Isso não se aplica ao grupo que estudo há anos: as empresas e famílias de elite que fazem filantropia no Brasil. A quase ausência de filantropos do debate político mostra que é preciso olhar para esse grupo. O que a ambiguidade política dos filantropos brasileiros diz sobre o projeto filantrópico da elite do país e sobre a elite de modo mais amplo?

A filantropia faz pouco no sentido de contestar desigualdades profundamente enraizadas

No livro Brazilian Elites and their Philanthropy: Wealth at Service of Development (Routledge, 2022), eu argumento que a filantropia da elite brasileira se baseia em tentativas de integrar os pobres nas estruturas de mercado do sistema capitalista tardio do país.
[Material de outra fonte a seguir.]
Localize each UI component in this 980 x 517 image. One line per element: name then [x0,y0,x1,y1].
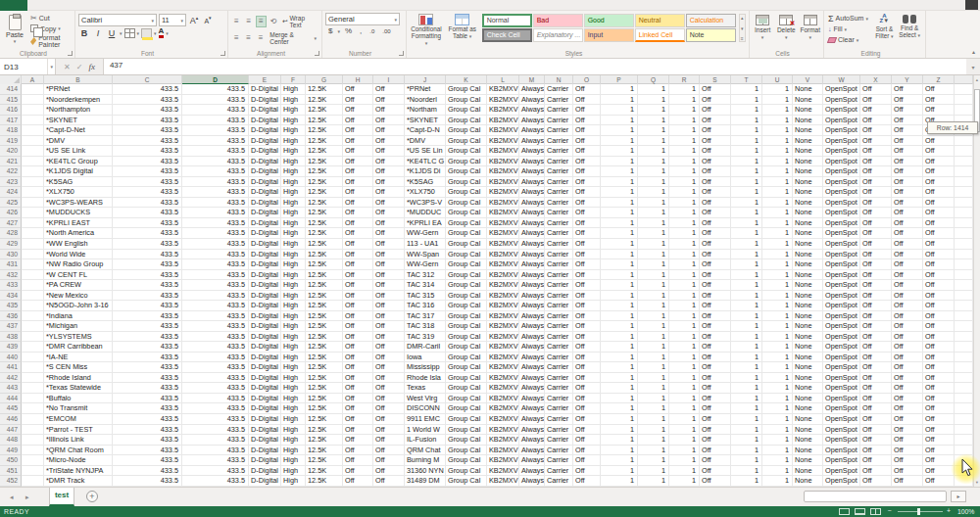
cell[interactable]: Always [519,105,545,116]
cell[interactable]: *KE4TLC Group [44,157,113,167]
cell[interactable]: 1 [669,362,700,373]
percent-button[interactable]: % [342,26,355,35]
row-number[interactable]: 440 [0,352,22,363]
cell[interactable]: 1 [638,105,669,116]
cell[interactable]: 1 [669,250,700,260]
cell[interactable]: *Texas Statewide [44,383,113,394]
cell[interactable]: Off [892,332,923,343]
cell[interactable]: 1 [638,383,669,394]
cell[interactable]: Off [573,414,601,425]
cell[interactable] [955,291,973,302]
cell[interactable]: QRM Chat [405,446,446,456]
zoom-slider-track[interactable] [898,511,943,512]
row-number[interactable]: 425 [0,198,22,209]
cell[interactable]: 1 [669,291,700,302]
cell[interactable]: Off [700,383,731,394]
cell[interactable]: *XLX750 [405,187,446,198]
cell[interactable]: OpenSpot [823,218,860,229]
font-color-icon[interactable]: A [159,27,165,38]
cell[interactable]: 1 [762,352,793,363]
cell[interactable]: 1 [669,383,700,394]
cell[interactable] [22,476,44,487]
cell[interactable]: Off [343,301,373,311]
cell[interactable]: Always [519,383,545,394]
cell[interactable]: Off [923,198,955,209]
cell[interactable]: Off [892,291,923,302]
cell[interactable]: Off [892,136,923,147]
cell[interactable]: Carrier [545,177,573,188]
cell[interactable]: *Indiana [44,311,113,322]
cell[interactable]: Carrier [545,280,573,291]
cell[interactable]: KB2MXV - [487,208,519,218]
cell[interactable]: Group Cal [446,403,487,414]
clear-button[interactable]: Clear▾ [827,34,872,45]
cell[interactable]: OpenSpot [823,187,860,198]
gallery-down-icon[interactable]: ▾ [740,25,745,31]
cell[interactable]: 1 [601,476,638,487]
cell[interactable]: 433.5 [182,105,249,116]
cell[interactable]: Off [373,373,405,384]
cell[interactable]: Off [892,95,923,106]
cell[interactable]: Off [700,301,731,311]
cell[interactable]: KB2MXV - [487,466,519,477]
insert-button[interactable]: Insert▾ [753,13,772,40]
cell[interactable]: Off [923,166,955,177]
cell[interactable]: 12.5K [306,403,343,414]
cell[interactable]: 433.5 [182,95,249,106]
cell[interactable]: OpenSpot [823,455,860,466]
cell[interactable]: Off [923,280,955,291]
cell[interactable] [955,259,973,270]
cell[interactable]: Off [573,95,601,106]
expand-formula-bar-icon[interactable]: ▾ [966,59,980,74]
cell[interactable]: 12.5K [306,250,343,260]
enter-icon[interactable]: ✓ [76,63,83,71]
cell[interactable]: Off [860,446,892,456]
cell[interactable]: 1 [669,280,700,291]
style-input[interactable]: Input [584,28,634,42]
delete-button[interactable]: Delete▾ [776,13,796,40]
cell[interactable]: None [793,332,823,343]
cell[interactable]: 1 [731,239,762,250]
cell[interactable]: 12.5K [306,321,343,332]
cell[interactable]: Off [860,332,892,343]
cell[interactable]: None [793,105,823,116]
cell[interactable]: Off [892,228,923,239]
cell[interactable]: 12.5K [306,394,343,404]
cell[interactable]: Off [573,476,601,487]
cell[interactable]: High [281,403,306,414]
cell[interactable]: None [793,125,823,136]
cell[interactable]: 433.5 [113,332,182,343]
cell[interactable]: Always [519,394,545,404]
cell[interactable] [955,352,973,363]
cell[interactable]: 433.5 [113,435,182,446]
cell[interactable]: Off [343,208,373,218]
cell[interactable]: 12.5K [306,311,343,322]
cell[interactable]: 1 [601,435,638,446]
column-header-B[interactable]: B [44,75,113,84]
cell[interactable]: 1 [601,250,638,260]
cell[interactable]: KB2MXV - [487,311,519,322]
cell[interactable]: *WC3PS-V [405,198,446,209]
cell[interactable]: Off [373,270,405,281]
style-check-cell[interactable]: Check Cell [482,28,532,42]
cell[interactable]: Off [892,476,923,487]
cell[interactable]: KB2MXV - [487,116,519,126]
formula-input[interactable]: 437 [104,59,966,74]
cell[interactable]: Always [519,125,545,136]
cell[interactable]: 1 [669,239,700,250]
cell[interactable]: KB2MXV - [487,321,519,332]
row-number[interactable]: 420 [0,146,22,157]
cell[interactable]: 12.5K [306,166,343,177]
cell[interactable]: Off [343,116,373,126]
cell[interactable] [955,373,973,384]
cell[interactable]: Off [573,362,601,373]
cell[interactable]: 1 [669,218,700,229]
cell[interactable]: Off [373,332,405,343]
clipboard-dialog-launcher[interactable] [68,51,73,56]
cell[interactable]: Off [343,332,373,343]
cell[interactable]: Always [519,425,545,436]
cell[interactable]: 12.5K [306,383,343,394]
cell[interactable]: Off [343,373,373,384]
cell[interactable]: 12.5K [306,342,343,352]
cell[interactable]: Off [343,157,373,167]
Em última análise, essa filantropia sustenta a reprodução e a legitimação das estruturas profundamente enraizadas da desigualdade socioeconômica e o papel da própria elite nessas estruturas.

Na prática, as fundações filantrópicas brasileiras dedicam a maior parte de seus recursos à elaboração e execução de programas restritos em áreas como educação, geração de renda e capacitação profissional. Poucas fundações brasileiras se envolvem em doações de alto nível a organizações e movimentos sociais que têm se mostrado vibrantes no país, trabalhando na base do sistema em prol de questões como direitos humanos, justiça racial, direitos das mulheres, indígenas e LGBTQ+, reforma agrária e mudanças climáticas. Sem financiamento local, essas organizações da sociedade civil (OSCs) historicamente dependem de financiamento externo.

Nos últimos anos, grupos como a Rede de Filantropia para a Justiça Social lançaram apelos para que brasileiros doassem para OSCs brasileiras. Houve algum sucesso e o surgimento de um punhado de novas fundações que fazem doações (por exemplo, o Instituto Betty e Jacob e o Instituto Ibirapitanga), mas seu número ainda é bastante limitado.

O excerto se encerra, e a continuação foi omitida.